Do we eat to live, or live, in part, to dig into that second helping of banana cream pie? Since the 1930s, nutritionists have believed in "the wisdom of the body," the idea that we are programmed to eat precisely what we need to keep our bodies supplied with the right balance of nutrients and energy. By that rationale, hungers for specific foods are just behavioral consequences of metabolic requirements. You crave steak because you need protein, scarf up sardines for the salt, and pig out on potatoes because they are energy-dense. It's simple: We like food because it keeps us alive.
But this straightforward idea just doesn't account for our eating habits. The foods we love tend to be either nutritionally bankrupt (Twinkies, French fries, Coke) or downright dangerous (bacon, cheesecake, scotch). Popeye notwithstanding, we generally loathe vitamin and energy powerhouses like spinach and liver.
The idea that eating is merely life support also doesn't explain our gastronomic trajectory. We begin life as newborns who drink only milk, become babies who happily gum any substance from beer to bugs, then grow into 4-year-olds who throw tantrums when faced with anything more complex than PB&J. As we reach adulthood, we just get stranger, loving foods any rational kid would find repulsive: the nasal cannonball of wasabi, a ripe raunchy slab of blue cheese.

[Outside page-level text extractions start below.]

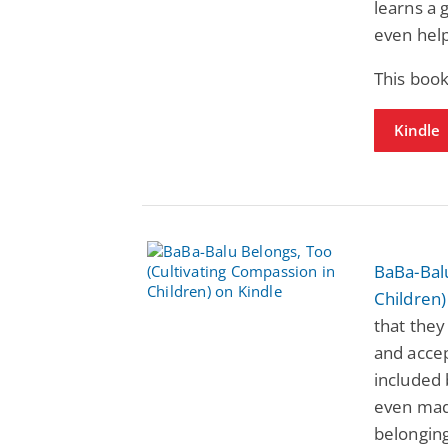
learns a 
even helps
This book
Kindle
BaBa-Balu
Children)
that they
and accep
included 
even mad
belonging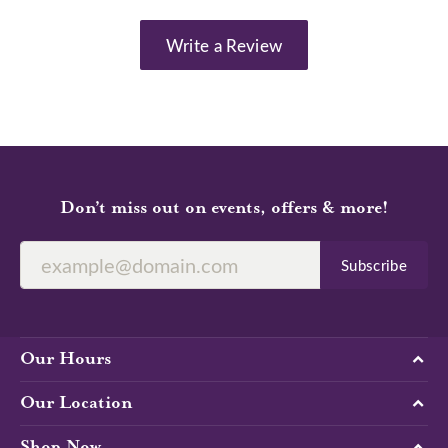
Write a Review
Don’t miss out on events, offers & more!
Subscribe
Our Hours
Our Location
Shop Now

In short, we're all weird about food. An anthropological analysis found that more than a third of us reject slippery food like oysters and okra. Twenty percent of us don't like our foods to touch on the plate. The next time you wander a grocery-store aisle packed with jars of pickled jalapeños and boxes of instant scalloped potatoes, consider this: One-fifth of us eat from a palate of just 10 or fewer foods.
The rich blend of instincts and habits that shape our eating patterns has baffled biologists. Although, new knowledge of the neurological highways that connect gut and brain, combined with psychophysical studies probing the perception of flavor, has shed light on the gourmand within. The study of "hedonics"—the pleasure of eating—has determined that we are hardwired to prefer sweet and avoid bitter and that the love of fat seems to be an acquired taste. The flavors we sample while we're still in the womb stay with us into infancy and perhaps well beyond. And, as anyone who has heard the call of a cream puff at 3 a.m. will not be surprised to hear, eating beloved foods stimulates some of the same neural pathways as addictive drugs like cocaine. Other research suggests that our stomachs may literally be thinking for us: A separate sensory system located in the gut sends subliminal messages to the brain about what's good to eat and what's not.
In this age of dietary obsessions and national guilt about fat, the joy of eating and the quirks of the palate are seldom discussed, a dirty little epicurean secret. But understanding what we like to eat, fascinating in its own right, may also help solve one of the biggest health problems of our time: why we eat so much.
If eating is our first love, sugar is its handmaiden. Humans are born loving sweetness: On its very first day of life, a newborn prefers sweetened drinks to bland ones. Sugar's siren call can even block out pain—pediatricians have shown that newborns who have injections or blood drawn don't mind the needle as much when also given a sugar-coated pacifier to suck.
Soon after birth, babies begin to reject intensely sour or bitter flavors. During the first few months, they also learn to appreciate fatty foods and recognize salty tastes. "Their taste world is organized into liking sweet, learning to like fat, and rejecting—spitting out—bitter taste," says Adam Drewnowski, director of the Center for Public Health Nutrition at the University of Washington in Seattle. ("Tastes" are detected directly by the tongue—salty, sweet, sour, bitter and umami, a Japanese word for the taste Westerners recognize in foods like Parmesan cheese. "Flavors" are the complex mix of tastes and odors we sense when we eat.)
Babies and children seem to have a taste world all their own. The fondness for face-puckering sourness is a good example. The Sour Patch candy makers may have figured this out a long time ago, but Monell Chemical Senses Center biopsychologist Julie Mennella confirmed it: In the first formal study of the appeal of tart, she found that kids between ages 5 and 9 actually enjoyed the flavor of concentrated citric acid.
Bitterness, by contrast, is a pleasure of wizened adulthood. During youth—and during pregnancy, as any mother could tell you—we can't stand bitter flavors. That's probably because bitterness is often a sign of toxicity, and it's especially important to avoid toxic compounds during these sensitive periods of growth and development. The mouth has a hair-trigger for bitter: While the human tongue has only a few varieties of taste receptors specialized for sugar, it has an elaborate bitter alarm system that includes at least five dozen different types of sensors, says Drewnowski. After all, a creature that misses a sweet meal will probably live to eat another, but one single poisonous snack could spell the end.